The absence of a patent information policy at KIPI is one of the challenges faced in Kenya, hindering effective management of patent information in the country. Patent records at The Kenya Industrial Property Offices (KIPO) are not well managed and organized and access to patent information is problematic. Patent records and related information at KIPO are maintained in two separate areas – the patent registry where restricted patents are stored and in the library where patents available to the public are held. These units have limited space and inadequate facilities resulting in congestion and poor standard of maintenance.

 

Although the 2010 Constitution supports Intellectual Property, KIPI requires a period of 18 months to process the eligibility of a patent before it becomes viable. The effect of the above provision is that a patent applicant has no legal rights that s/he can apply, before the 18 months. This means that the inventor must wait for 18 months after the filing date before s/he can do anything in terms of enforcement. This time frame is viewed to be too long by many inventors, and has subsequently has labeled KIPO as being ineffective and full of cumbersome processes.

 

The high cost of filling a patent. The amount of fees charged by KIPO is considered to be on the higher side for ordinary citizens. For instance, to file an application in Kenya, you need to pay;

A Filing fee of Ksh. 3000/, which is due when the application is filed. Publication fee of Ksh. 3000/, which is due after 18 months from the filing date. Examination fee of Ksh. 5000/, which is due within 3 years from the filing date.

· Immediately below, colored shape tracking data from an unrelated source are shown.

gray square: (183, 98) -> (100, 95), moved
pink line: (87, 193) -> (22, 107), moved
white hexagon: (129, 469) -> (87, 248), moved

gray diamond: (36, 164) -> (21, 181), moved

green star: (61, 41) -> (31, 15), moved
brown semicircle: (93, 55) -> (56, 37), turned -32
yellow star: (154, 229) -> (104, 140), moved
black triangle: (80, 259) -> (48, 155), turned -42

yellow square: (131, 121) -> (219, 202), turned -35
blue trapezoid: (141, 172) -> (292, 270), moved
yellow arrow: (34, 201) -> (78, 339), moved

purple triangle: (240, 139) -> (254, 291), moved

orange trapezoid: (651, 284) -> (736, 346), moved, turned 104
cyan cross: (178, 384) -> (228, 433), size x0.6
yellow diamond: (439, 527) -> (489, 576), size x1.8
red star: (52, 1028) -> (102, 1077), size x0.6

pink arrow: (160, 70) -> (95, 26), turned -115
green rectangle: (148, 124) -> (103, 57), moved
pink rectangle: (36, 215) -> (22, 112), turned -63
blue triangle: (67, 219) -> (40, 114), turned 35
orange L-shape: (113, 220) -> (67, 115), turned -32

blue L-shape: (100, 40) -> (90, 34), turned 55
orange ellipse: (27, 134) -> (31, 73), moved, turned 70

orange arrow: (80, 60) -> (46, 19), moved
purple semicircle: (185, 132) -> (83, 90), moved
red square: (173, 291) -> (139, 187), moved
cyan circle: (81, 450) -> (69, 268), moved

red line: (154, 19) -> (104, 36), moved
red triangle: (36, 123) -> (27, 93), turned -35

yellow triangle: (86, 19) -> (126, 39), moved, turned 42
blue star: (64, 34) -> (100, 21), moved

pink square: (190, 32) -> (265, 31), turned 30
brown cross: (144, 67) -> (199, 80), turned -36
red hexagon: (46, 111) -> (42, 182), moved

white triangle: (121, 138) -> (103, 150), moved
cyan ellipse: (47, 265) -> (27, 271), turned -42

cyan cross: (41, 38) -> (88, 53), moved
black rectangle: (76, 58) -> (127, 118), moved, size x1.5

Grant fee of Ksh. 3000/, which is due once the patent has been accepted for grant. As well as an annual fee in order to maintain protection of your invention. The above figures cannot be afforded by many in the country, hence why there have only been a small number of patent applications.  

In Kenya, many viable patent applications are lost in light of poor drafting of claims. For example, section 21 of the Industrial Property Act sets out that computer programs and software are patentable. However most claims do not meet the patentability threshold. The problem lies with how well such patent applications are drafted.